| Aim of the task |
The following data is to be repeated exactly, its pictures excluded.

[Collected data]
+ + + +

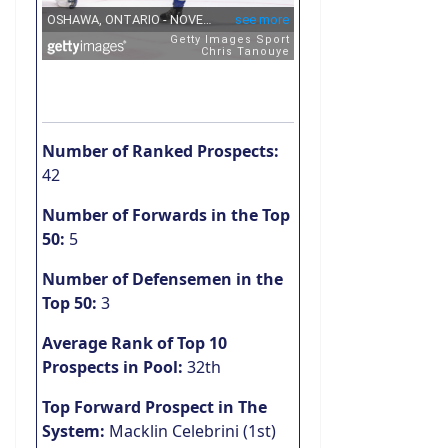
Number of Ranked Prospects:
42
Number of Forwards in the Top
50:
5
Number of Defensemen in the
Top 50:
3
Average Rank of Top 10
Prospects in Pool:
32th
Top Forward Prospect in The
System:
Macklin Celebrini (1st)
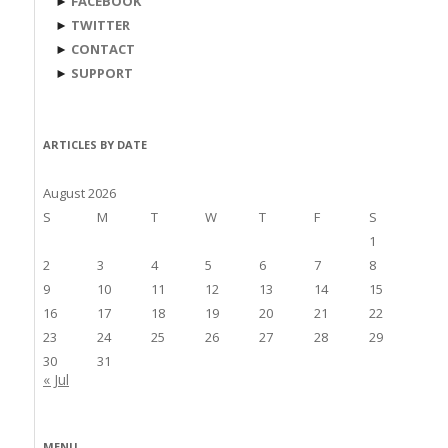
►
FACEBOOK
►
TWITTER
►
CONTACT
►
SUPPORT
ARTICLES BY DATE
August 2026
S
M
T
W
T
F
S
1
2
3
4
5
6
7
8
9
10
11
12
13
14
15
16
17
18
19
20
21
22
23
24
25
26
27
28
29
30
31
« Jul
MENU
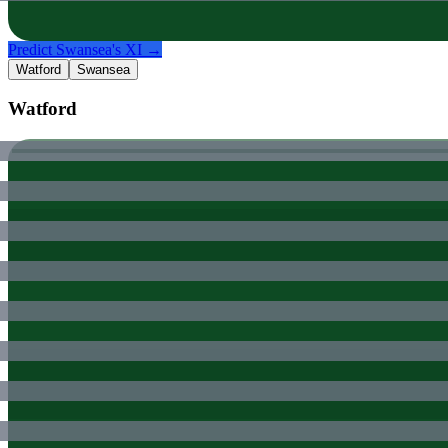
Predict
Swansea
's XI →
Watford
Swansea
Watford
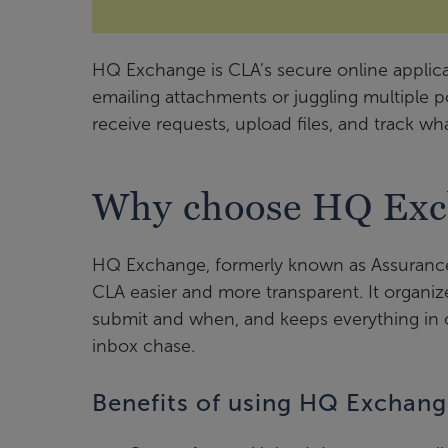
HQ Exchange is CLA’s secure online applica
emailing attachments or juggling multiple 
receive requests, upload files, and track wha
Why choose HQ Exc
HQ Exchange, formerly known as Assurance
CLA easier and more transparent. It organ
submit and when, and keeps everything in o
inbox chase.
Benefits of using HQ Exchan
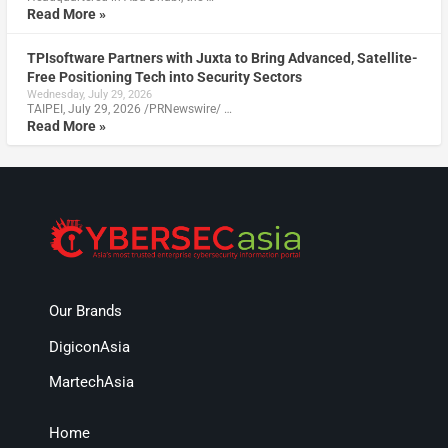
Read More »
TPIsoftware Partners with Juxta to Bring Advanced, Satellite-
Free Positioning Tech into Security Sectors
Wednesday, July 29, 2026
TAIPEI, July 29, 2026 /PRNewswire/ …
Read More »
Our Brands
DigiconAsia
MartechAsia
Home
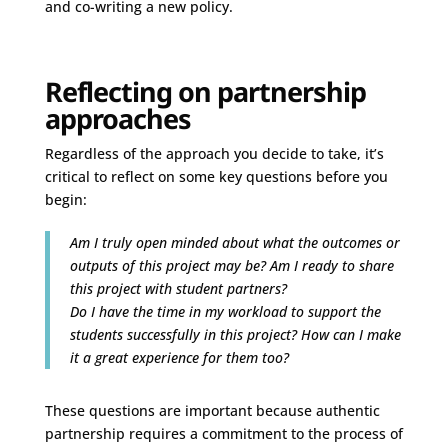
and co-writing a new policy.
Reflecting on partnership
approaches
Regardless of the approach you decide to take, it’s
critical to reflect on some key questions before you
begin:
Am I truly open minded about what the outcomes or
outputs of this project may be? Am I ready to share
this project with student partners?
Do I have the time in my workload to support the
students successfully in this project? How can I make
it a great experience for them too?
These questions are important because authentic
partnership requires a commitment to the process of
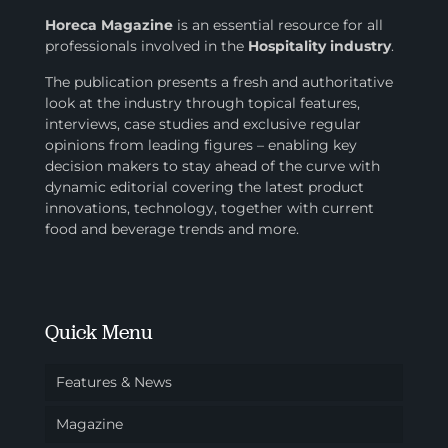
Horeca Magazine
is
an essential resource for all
professionals involved in
the
Hospitality industry
.
The publication presents a fresh and authoritative
look at the industry through topical features,
interviews, case studies and exclusive regular
opinions from leading figures – enabling key
decision makers to stay ahead of the curve with
dynamic editorial covering the latest product
innovations, technology, together with current
food and beverage trends and more.
Quick Menu
Features & News
Magazine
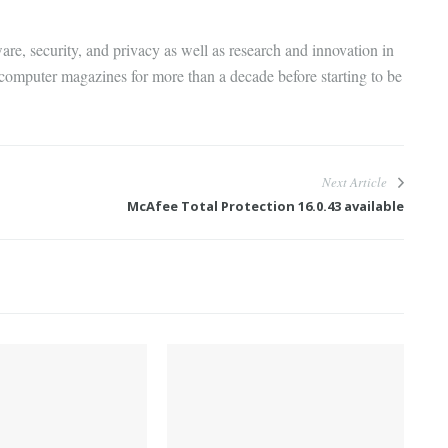
are, security, and privacy as well as research and innovation in
 computer magazines for more than a decade before starting to be
Next Article
McAfee Total Protection 16.0.43 available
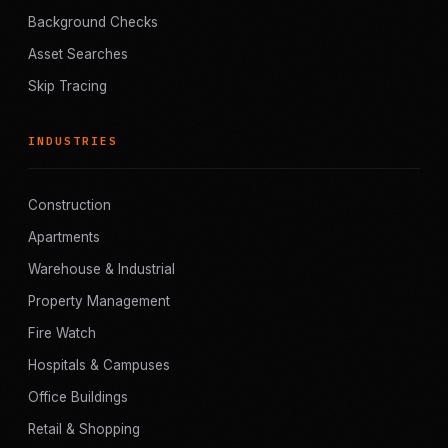
Background Checks
Asset Searches
Skip Tracing
INDUSTRIES
Construction
Apartments
Warehouse & Industrial
Property Management
Fire Watch
Hospitals & Campuses
Office Buildings
Retail & Shopping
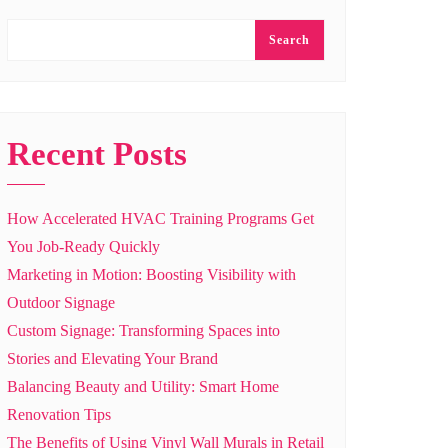
Search
Recent Posts
How Accelerated HVAC Training Programs Get
You Job-Ready Quickly
Marketing in Motion: Boosting Visibility with
Outdoor Signage
Custom Signage: Transforming Spaces into
Stories and Elevating Your Brand
Balancing Beauty and Utility: Smart Home
Renovation Tips
The Benefits of Using Vinyl Wall Murals in Retail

+ + + +

| Solved exercise |
Number of Ranked Prospects:
42
Number of Forwards in the Top
50:
5
Number of Defensemen in the
Top 50:
3
Average Rank of Top 10
Prospects in Pool:
32th
Top Forward Prospect in The
System:
Macklin Celebrini (1st)
►
FACEBOOK
►
TWITTER
►
CONTACT
►
SUPPORT
ARTICLES BY DATE
August 2026
S
M
T
W
T
F
S
1
2
3
4
5
6
7
8
9
10
11
12
13
14
15
16
17
18
19
20
21
22
23
24
25
26
27
28
29
30
31
« Jul
MENU
Predict
Swansea
's XI →
Watford
Swansea
Watford
HQ Exchange is CLA’s secure online applica
emailing attachments or juggling multiple 
receive requests, upload files, and track wha
Why choose HQ Exc
HQ Exchange, formerly known as Assurance
CLA easier and more transparent. It organ
submit and when, and keeps everything in o
inbox chase.
Benefits of using HQ Exchan
Read More »
TPIsoftware Partners with Juxta to Bring Advanced, Satellite-
Free Positioning Tech into Security Sectors
Wednesday, July 29, 2026
TAIPEI, July 29, 2026 /PRNewswire/ …
Read More »
Our Brands
DigiconAsia
MartechAsia
Home
and co-writing a new policy.
Reflecting on partnership
approaches
Regardless of the approach you decide to take, it’s
critical to reflect on some key questions before you
begin:
Am I truly open minded about what the outcomes or
outputs of this project may be? Am I ready to share
this project with student partners?
Do I have the time in my workload to support the
students successfully in this project? How can I make
it a great experience for them too?
These questions are important because authentic
partnership requires a commitment to the process of
Horeca Magazine
is
an essential resource for all
professionals involved in
the
Hospitality industry
.
The publication presents a fresh and authoritative
look at the industry through topical features,
interviews, case studies and exclusive regular
opinions from leading figures – enabling key
decision makers to stay ahead of the curve with
dynamic editorial covering the latest product
innovations, technology, together with current
food and beverage trends and more.
Quick Menu
Features & News
Magazine
are, security, and privacy as well as research and innovation in
 computer magazines for more than a decade before starting to be
Next Article
McAfee Total Protection 16.0.43 available
Background Checks
Asset Searches
Skip Tracing
INDUSTRIES
Construction
Apartments
Warehouse & Industrial
Property Management
Fire Watch
Hospitals & Campuses
Office Buildings
Retail & Shopping
Search
Recent Posts
How Accelerated HVAC Training Programs Get
You Job-Ready Quickly
Marketing in Motion: Boosting Visibility with
Outdoor Signage
Custom Signage: Transforming Spaces into
Stories and Elevating Your Brand
Balancing Beauty and Utility: Smart Home
Renovation Tips
The Benefits of Using Vinyl Wall Murals in Retail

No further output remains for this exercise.